> _PROBLEM DESCRIPTION_:
Search the data below for the string "come" and copy all lines where it shows up.

BEGIN MATERIALS PROVIDED

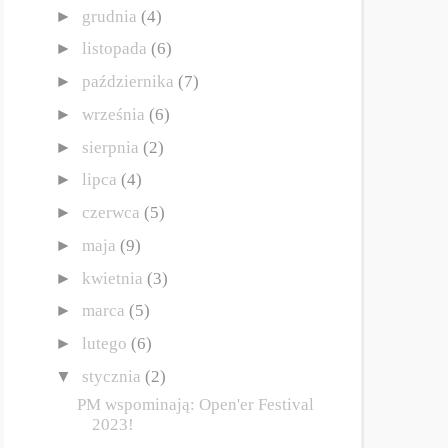
►
grudnia
(4)
►
listopada
(6)
►
października
(7)
►
września
(6)
►
sierpnia
(2)
►
lipca
(4)
►
czerwca
(5)
►
maja
(9)
►
kwietnia
(3)
►
marca
(5)
►
lutego
(6)
▼
stycznia
(2)
PM wspominają: Open'er Festival
2023!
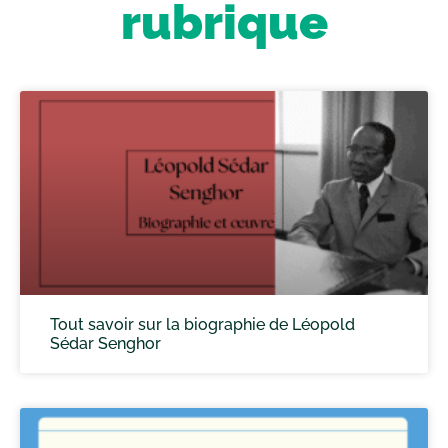
rubrique
Tout savoir sur la biographie de Léopold
Sédar Senghor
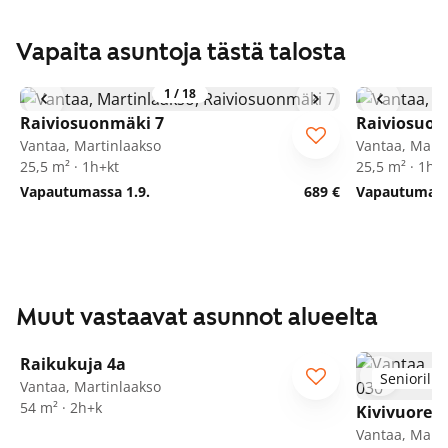
Vapaita asuntoja tästä talosta
1
/
18
Raiviosuonmäki 7
Raiviosuon
Vantaa, Martinlaakso
Vantaa, Marti
25,5 m² · 1h+kt
25,5 m² · 1h+
Vapautumassa 1.9.
689 €
Vapautumassa
Muut vastaavat asunnot alueelta
1
/
24
Raikukuja 4a
Seniorille
Vantaa, Martinlaakso
54 m² · 2h+k
Kivivuorent
Vantaa, Marti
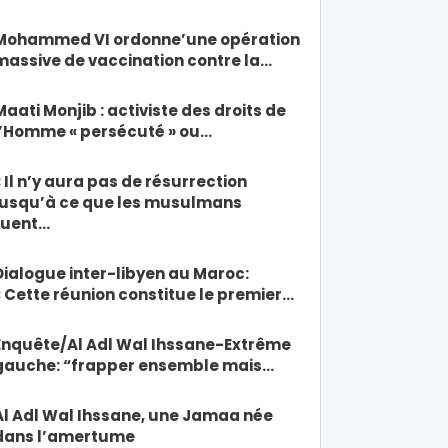
Mohammed VI ordonne’une opération
massive de vaccination contre la…
Maati Monjib : activiste des droits de
l’Homme « persécuté » ou…
« Il n’y aura pas de résurrection
jusqu’à ce que les musulmans
tuent…
Dialogue inter-libyen au Maroc:
« Cette réunion constitue le premier…
Enquête/Al Adl Wal Ihssane-Extrême
gauche: “frapper ensemble mais…
Al Adl Wal Ihssane, une Jamaa née
dans l’amertume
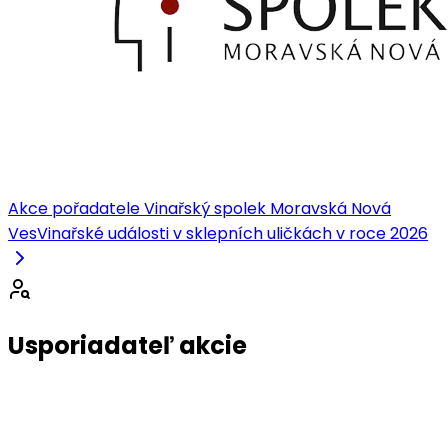
Akce pořadatele Vinařský spolek Moravská Nová
Ves
Vinařské události v sklepních uličkách v roce 2026
Usporiadateľ akcie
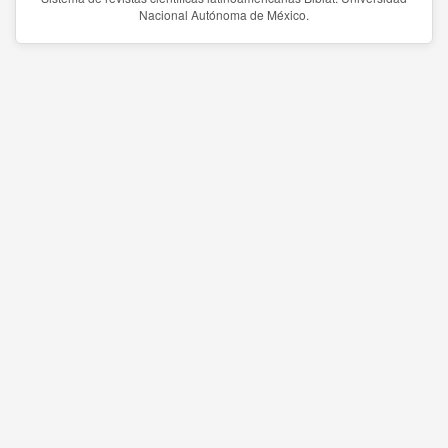
Nacional Autónoma de México.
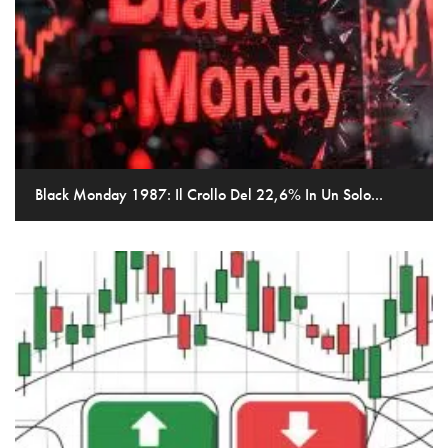
Black Monday 1987: Il Crollo Del 22,6% In Un Solo...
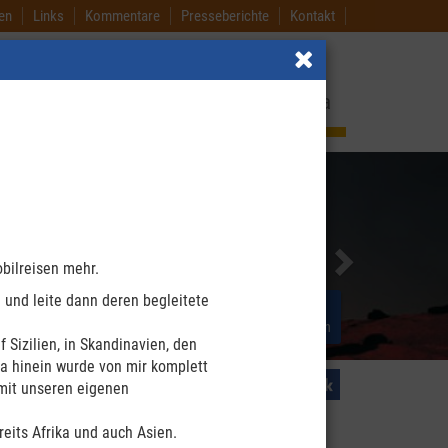
en
Links
Kommentare
Presseberichte
Kontakt
and
Nordamerika
Island
Afrika
Next
obilreisen mehr.
 und leite dann deren begleitete
Neues
Ihre Vorteile
und Aktuelles
bei meinen begleiteten Reisen
Sizilien, in Skandinavien, den
ra hinein wurde von mir komplett
 mit unseren eigenen
reits Afrika und auch Asien.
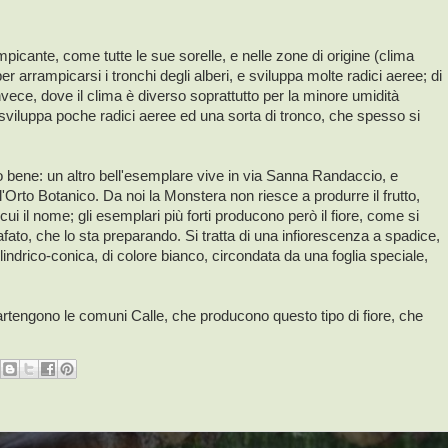
icante, come tutte le sue sorelle, e nelle zone di origine (clima
er arrampicarsi i tronchi degli alberi, e sviluppa molte radici aeree; di
nvece, dove il clima è diverso soprattutto per la minore umidità
ta sviluppa poche radici aeree ed una sorta di tronco, che spesso si
 bene: un altro bell'esemplare vive in via Sanna Randaccio, e
Orto Botanico. Da noi la Monstera non riesce a produrre il frutto,
ui il nome; gli esemplari più forti producono però il fiore, come si
fato, che lo sta preparando. Si tratta di una infiorescenza a spadice,
lindrico-conica, di colore bianco, circondata da una foglia speciale,
partengono le comuni Calle, che producono questo tipo di fiore, che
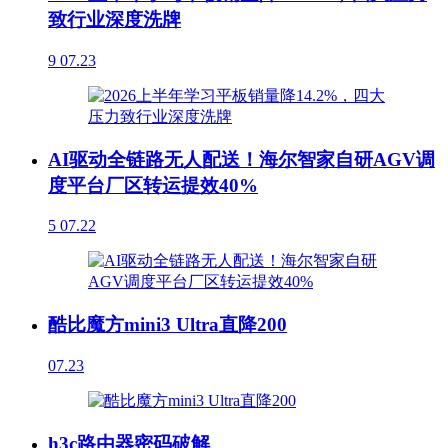
致行业深度洗牌
9
07.23
AI驱动全链路无人配送！海尔智家自研AGV调
度平台厂区转运提效40%
5
07.22
酷比魔方mini3 Ultra直降200
07.23
h3c路由器密码破解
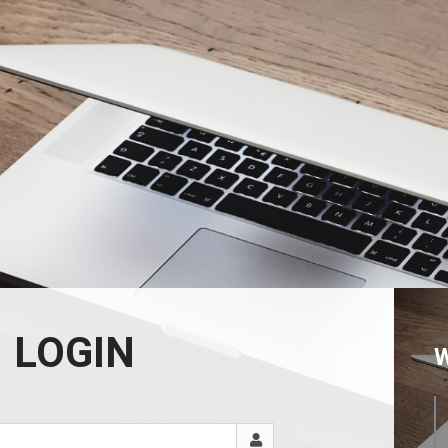
LOGIN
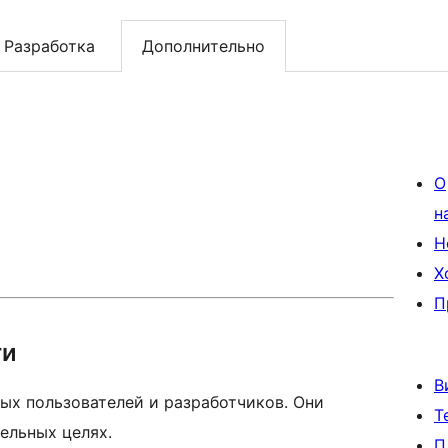
Разработка
Дополнительно
О
н
Н
Х
П
ти
В
ых пользователей и разработчиков. Они
Т
ельных целях.
П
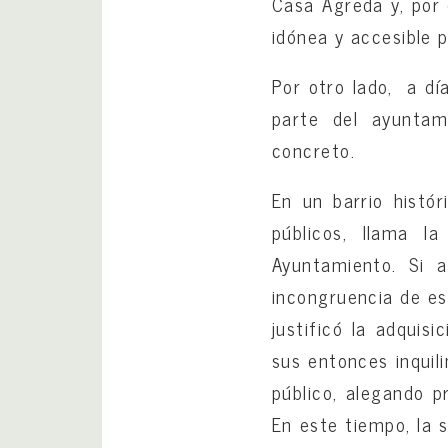
Casa Agreda y, por
idónea y accesible 
Por otro lado, a dí
parte del ayuntami
concreto.
En un barrio histó
públicos, llama 
Ayuntamiento. Si a
incongruencia de e
justificó la adquisi
sus entonces inquil
público, alegando p
En este tiempo, la 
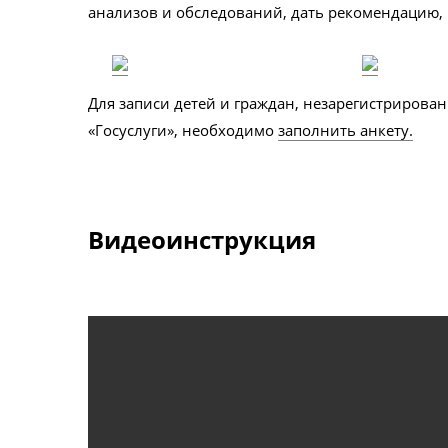
анализов и обследований, дать рекомендацию, 
Для записи детей и граждан, незарегистрирован
«Госуслуги», необходимо
заполнить анкету.
Видеоинструкция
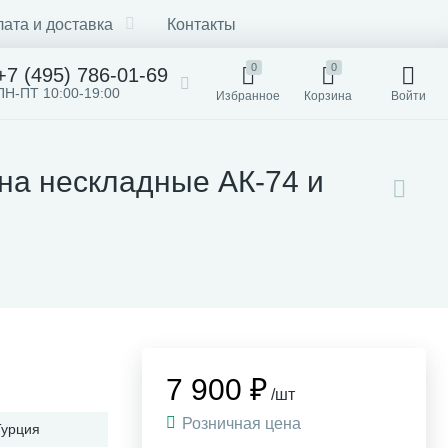
ата и доставка
Контакты
0
0
+7 (495) 786-01-69
ПН-ПТ 10:00-19:00
Избранное
Корзина
Войти
 на нескладные АК-74 и
7 900 ₽
/шт
Розничная цена
Турция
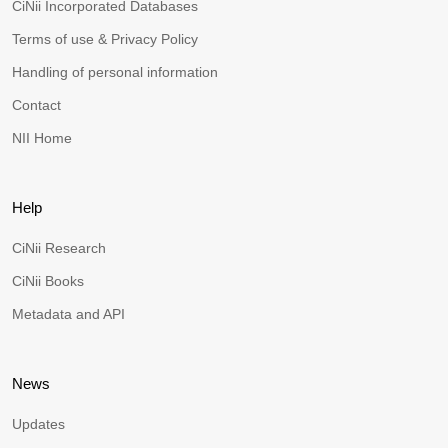
CiNii Incorporated Databases
Terms of use & Privacy Policy
Handling of personal information
Contact
NII Home
Help
CiNii Research
CiNii Books
Metadata and API
News
Updates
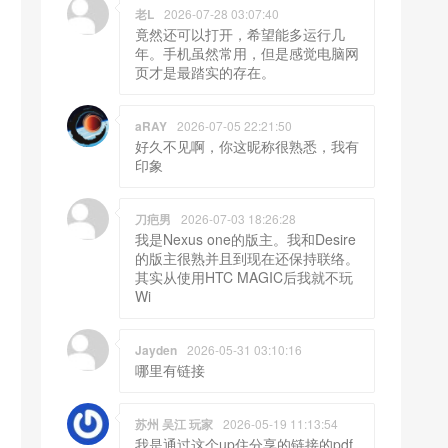
老L
2026-07-28 03:07:40
竟然还可以打开，希望能多运行几
年。手机虽然常用，但是感觉电脑网
页才是最踏实的存在。
aRAY
2026-07-05 22:21:50
好久不见啊，你这昵称很熟悉，我有
印象
刀疤男
2026-07-03 18:26:28
我是Nexus one的版主。我和Desire
的版主很熟并且到现在还保持联络。
其实从使用HTC MAGIC后我就不玩
Wi
Jayden
2026-05-31 03:10:16
哪里有链接
苏州 吴江 玩家
2026-05-19 11:13:54
我是通过这个up住分享的链接的pdf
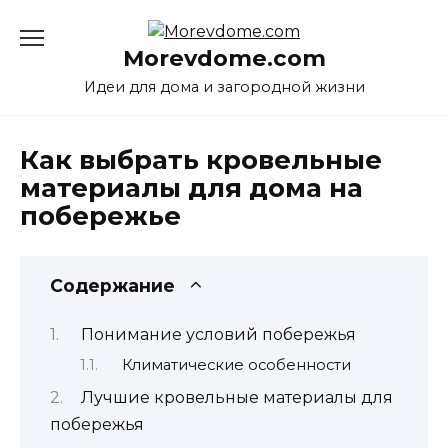
Перейти
к
Morevdome.com
содержанию
Идеи для дома и загородной жизни
Как выбрать кровельные
материалы для дома на
побережье
Содержание
Понимание условий побережья
Климатические особенности
Лучшие кровельные материалы для
побережья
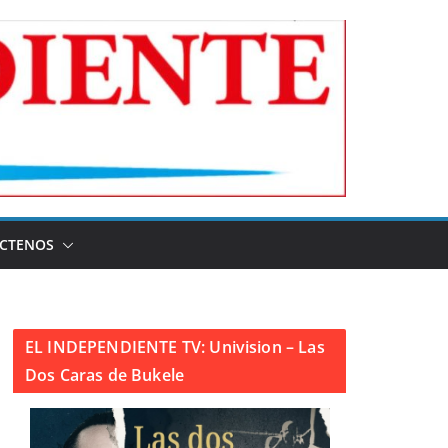
CTENOS
EL INDEPENDIENTE TV: Univision – Las
Dos Caras de Bukele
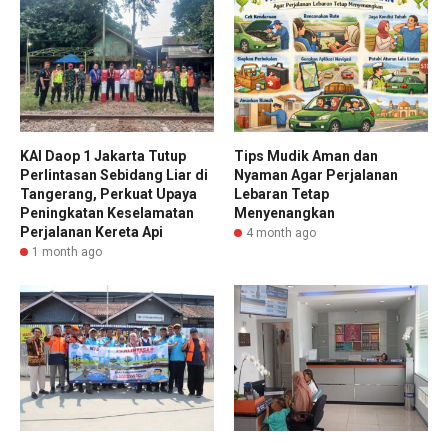
KAI Daop 1 Jakarta Tutup
Tips Mudik Aman dan
Perlintasan Sebidang Liar di
Nyaman Agar Perjalanan
Tangerang, Perkuat Upaya
Lebaran Tetap
Peningkatan Keselamatan
Menyenangkan
Perjalanan Kereta Api
4 month ago
1 month ago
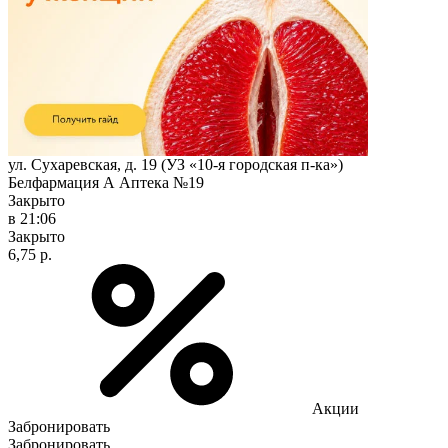
ул. Сухаревская, д. 19 (УЗ «10-я городская п-ка»)
Белфармация А Аптека №19
Закрыто
в 21:06
Закрыто
6,75 р.
Акции
Забронировать
Забронировать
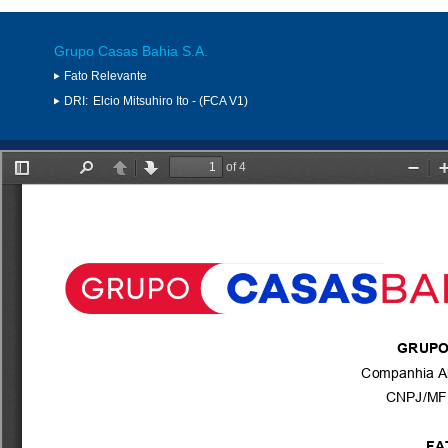
Grupo Casas Bahia S.A.
Fato Relevante
DRI:
Elcio Mitsuhiro Ito - (FCA V1)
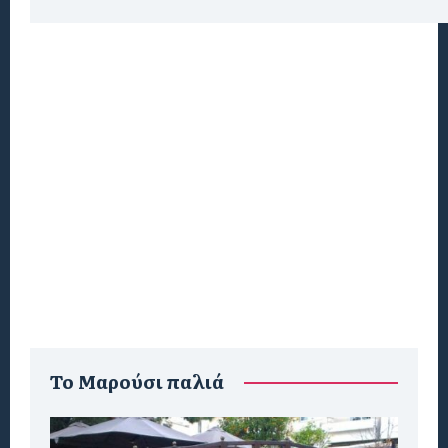
To Μαρούσι παλιά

END MATERIALS PROVIDED

> _YOUR SOLUTION_:
icante, come tutte le sue sorelle, e nelle zone di origine (clima
ui il nome; gli esemplari più forti producono però il fiore, come si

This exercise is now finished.